Cash flow management is not just about watching the bank balance. It is about understanding the timing of GST, PAYG instalments, superannuation, payroll, loan repayments, supplier invoices, and customer receipts. In the new financial year, even small changes to wages, interest rates, or tax obligations can create a real squeeze if they are not built into your forecast.

The good news is that the new financial year also gives you a clean point to review your numbers, adjust your tax planning, and make decisions that improve resilience. With the right approach, small business owners can protect cash flow, avoid surprises from the ATO, and build a stronger position for the year ahead.

How the new financial year can reshape cash flow management for small business

The new financial year changes the rhythm of business cash flow. Many obligations reset on 1 July, but the financial pressure often shows up across the following weeks and months. BAS lodgements, super guarantee payments, PAYG withholding, insurance renewals, software subscriptions, and supplier price increases can all cluster together.

For small business owners, this timing matters. If your customers pay in 30 or 60 days but your expenses are due immediately, the gap can widen fast. A business with $800,000 turnover may still struggle if it carries only a few weeks of available working capital. The issue is not always sales, it is timing.

The new financial year is also when many owners discover that last year’s profit does not automatically translate into cash. Depreciation, unpaid invoices, and tax liabilities can distort the picture. That is why cash flow management should start with a 12 month forecast that includes monthly GST, super, payroll tax where applicable, and expected tax payments.

A practical step is to separate cash flow into three buckets, operating cash, tax cash, and growth cash. This helps you know what is available for wages, what must be reserved for the ATO, and what can be reinvested. When you treat tax as money held on trust, rather than available spending, you reduce the risk of shortfalls later in the year.

Tax planning strategies to protect cash flow in the new financial year

Tax planning is one of the most effective ways to protect cash flow in the new financial year. The ATO expects small business owners to meet their obligations on time, and missing payments can trigger interest, penalties, and unnecessary stress. Planning early means you can manage those obligations without draining your operating account.

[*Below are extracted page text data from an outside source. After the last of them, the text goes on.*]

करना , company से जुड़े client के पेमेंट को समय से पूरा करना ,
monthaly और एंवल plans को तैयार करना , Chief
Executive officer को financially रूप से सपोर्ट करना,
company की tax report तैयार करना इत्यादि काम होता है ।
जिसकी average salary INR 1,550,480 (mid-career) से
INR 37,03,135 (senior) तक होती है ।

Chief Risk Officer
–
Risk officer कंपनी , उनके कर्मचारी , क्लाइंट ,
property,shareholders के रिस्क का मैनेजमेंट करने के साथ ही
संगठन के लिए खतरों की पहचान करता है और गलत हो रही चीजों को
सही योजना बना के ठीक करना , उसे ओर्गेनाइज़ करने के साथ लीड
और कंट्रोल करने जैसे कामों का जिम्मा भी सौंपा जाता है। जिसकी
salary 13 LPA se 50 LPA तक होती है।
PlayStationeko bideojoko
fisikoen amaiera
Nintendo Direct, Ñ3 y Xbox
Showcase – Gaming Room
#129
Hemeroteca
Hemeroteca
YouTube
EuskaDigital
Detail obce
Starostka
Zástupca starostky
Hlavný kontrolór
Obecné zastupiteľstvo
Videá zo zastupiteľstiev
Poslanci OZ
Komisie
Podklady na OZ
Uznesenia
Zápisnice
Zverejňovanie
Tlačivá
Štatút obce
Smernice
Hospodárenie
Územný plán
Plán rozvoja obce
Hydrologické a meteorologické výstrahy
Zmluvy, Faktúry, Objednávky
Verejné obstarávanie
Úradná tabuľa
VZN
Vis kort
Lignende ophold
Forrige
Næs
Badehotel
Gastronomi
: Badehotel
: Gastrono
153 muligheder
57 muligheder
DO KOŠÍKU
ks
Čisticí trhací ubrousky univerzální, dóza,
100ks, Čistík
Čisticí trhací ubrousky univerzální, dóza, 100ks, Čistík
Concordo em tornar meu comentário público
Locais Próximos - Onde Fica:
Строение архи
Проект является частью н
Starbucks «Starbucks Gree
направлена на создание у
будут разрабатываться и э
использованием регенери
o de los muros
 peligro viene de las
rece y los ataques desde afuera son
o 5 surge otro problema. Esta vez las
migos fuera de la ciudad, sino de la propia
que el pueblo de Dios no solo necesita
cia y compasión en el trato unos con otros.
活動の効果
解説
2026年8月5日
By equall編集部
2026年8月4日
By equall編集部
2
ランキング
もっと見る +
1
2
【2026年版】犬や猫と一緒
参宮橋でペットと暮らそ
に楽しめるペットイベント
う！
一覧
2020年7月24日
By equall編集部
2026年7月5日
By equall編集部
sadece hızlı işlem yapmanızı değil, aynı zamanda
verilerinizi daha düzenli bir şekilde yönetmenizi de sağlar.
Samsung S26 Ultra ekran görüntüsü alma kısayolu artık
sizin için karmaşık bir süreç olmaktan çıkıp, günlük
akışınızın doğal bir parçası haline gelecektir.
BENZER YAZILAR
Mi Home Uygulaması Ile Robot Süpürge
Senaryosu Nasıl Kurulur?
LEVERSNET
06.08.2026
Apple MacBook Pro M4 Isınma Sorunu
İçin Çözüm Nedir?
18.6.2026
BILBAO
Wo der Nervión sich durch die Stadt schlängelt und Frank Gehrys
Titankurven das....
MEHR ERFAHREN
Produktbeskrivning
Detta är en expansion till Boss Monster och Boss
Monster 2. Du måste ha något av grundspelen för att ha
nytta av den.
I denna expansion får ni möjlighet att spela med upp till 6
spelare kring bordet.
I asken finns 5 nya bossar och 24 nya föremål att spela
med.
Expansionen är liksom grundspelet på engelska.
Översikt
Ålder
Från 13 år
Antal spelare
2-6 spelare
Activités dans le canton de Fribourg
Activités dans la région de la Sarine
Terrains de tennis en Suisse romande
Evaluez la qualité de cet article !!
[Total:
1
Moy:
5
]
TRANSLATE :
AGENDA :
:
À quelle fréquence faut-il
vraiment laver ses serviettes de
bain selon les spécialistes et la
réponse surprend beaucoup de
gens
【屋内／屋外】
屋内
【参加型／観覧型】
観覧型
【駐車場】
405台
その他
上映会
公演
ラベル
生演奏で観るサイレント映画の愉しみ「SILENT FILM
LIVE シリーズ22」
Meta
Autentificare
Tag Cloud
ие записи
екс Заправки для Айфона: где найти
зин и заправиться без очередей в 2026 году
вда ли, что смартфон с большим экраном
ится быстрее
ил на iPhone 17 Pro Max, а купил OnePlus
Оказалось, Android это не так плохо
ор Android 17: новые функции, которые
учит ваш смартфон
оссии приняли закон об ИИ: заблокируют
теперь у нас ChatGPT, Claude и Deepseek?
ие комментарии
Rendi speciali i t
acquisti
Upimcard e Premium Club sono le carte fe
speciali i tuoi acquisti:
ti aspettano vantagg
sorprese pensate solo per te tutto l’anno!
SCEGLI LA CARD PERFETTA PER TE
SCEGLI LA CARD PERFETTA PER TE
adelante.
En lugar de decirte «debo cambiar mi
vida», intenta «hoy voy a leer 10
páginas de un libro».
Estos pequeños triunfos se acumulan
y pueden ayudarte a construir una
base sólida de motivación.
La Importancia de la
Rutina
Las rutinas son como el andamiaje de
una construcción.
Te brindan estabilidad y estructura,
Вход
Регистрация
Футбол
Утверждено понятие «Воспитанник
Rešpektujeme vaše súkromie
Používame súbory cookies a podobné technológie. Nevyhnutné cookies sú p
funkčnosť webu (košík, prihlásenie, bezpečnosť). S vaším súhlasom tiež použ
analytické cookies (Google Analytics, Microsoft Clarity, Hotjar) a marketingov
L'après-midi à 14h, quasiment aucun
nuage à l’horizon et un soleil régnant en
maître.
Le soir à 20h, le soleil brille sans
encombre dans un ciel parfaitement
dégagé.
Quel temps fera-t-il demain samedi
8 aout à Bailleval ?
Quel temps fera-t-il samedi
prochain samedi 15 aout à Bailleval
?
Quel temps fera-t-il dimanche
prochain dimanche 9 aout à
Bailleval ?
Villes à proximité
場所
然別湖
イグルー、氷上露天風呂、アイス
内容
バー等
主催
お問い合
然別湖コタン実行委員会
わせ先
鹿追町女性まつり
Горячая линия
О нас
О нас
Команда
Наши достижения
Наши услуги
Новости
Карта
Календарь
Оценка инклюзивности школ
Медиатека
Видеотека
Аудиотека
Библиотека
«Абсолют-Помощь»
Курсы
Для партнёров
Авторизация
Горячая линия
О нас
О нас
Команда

Start by reviewing your expected taxable profit for the year. If your income is likely to rise, your PAYG instalments may also increase. If you wait until the end of the year to discover this, you may face a large tax bill that could have been spread more evenly across the year. A tax adviser can help you estimate the likely liability and adjust instalments before they become a problem.

You should also review superannuation timing. From 1 July 2025, the super guarantee rate is 12 per cent, and it must be paid on time to avoid the super guarantee charge. Missing deadlines creates a larger cost than the contribution itself, which directly harms cash flow.

Other strategies include prepaying deductible expenses where appropriate, reviewing asset purchases for instant asset write off eligibility where the law applies, and checking whether your structure still suits your business. In some cases, deferring income or accelerating expenses can improve timing, but these decisions must align with ATO rules and your broader strategy.

Good tax planning is not about avoiding tax. It is about smoothing the cash impact so your business can operate confidently throughout the year.

How rising wage costs may affect small business cash flow

Wage costs are one of the biggest pressures on small business cash flow in the new financial year. Even if your team size stays the same, labour costs can rise through award changes, minimum wage increases, superannuation, payroll tax thresholds, and the flow on effect of higher leave entitlements.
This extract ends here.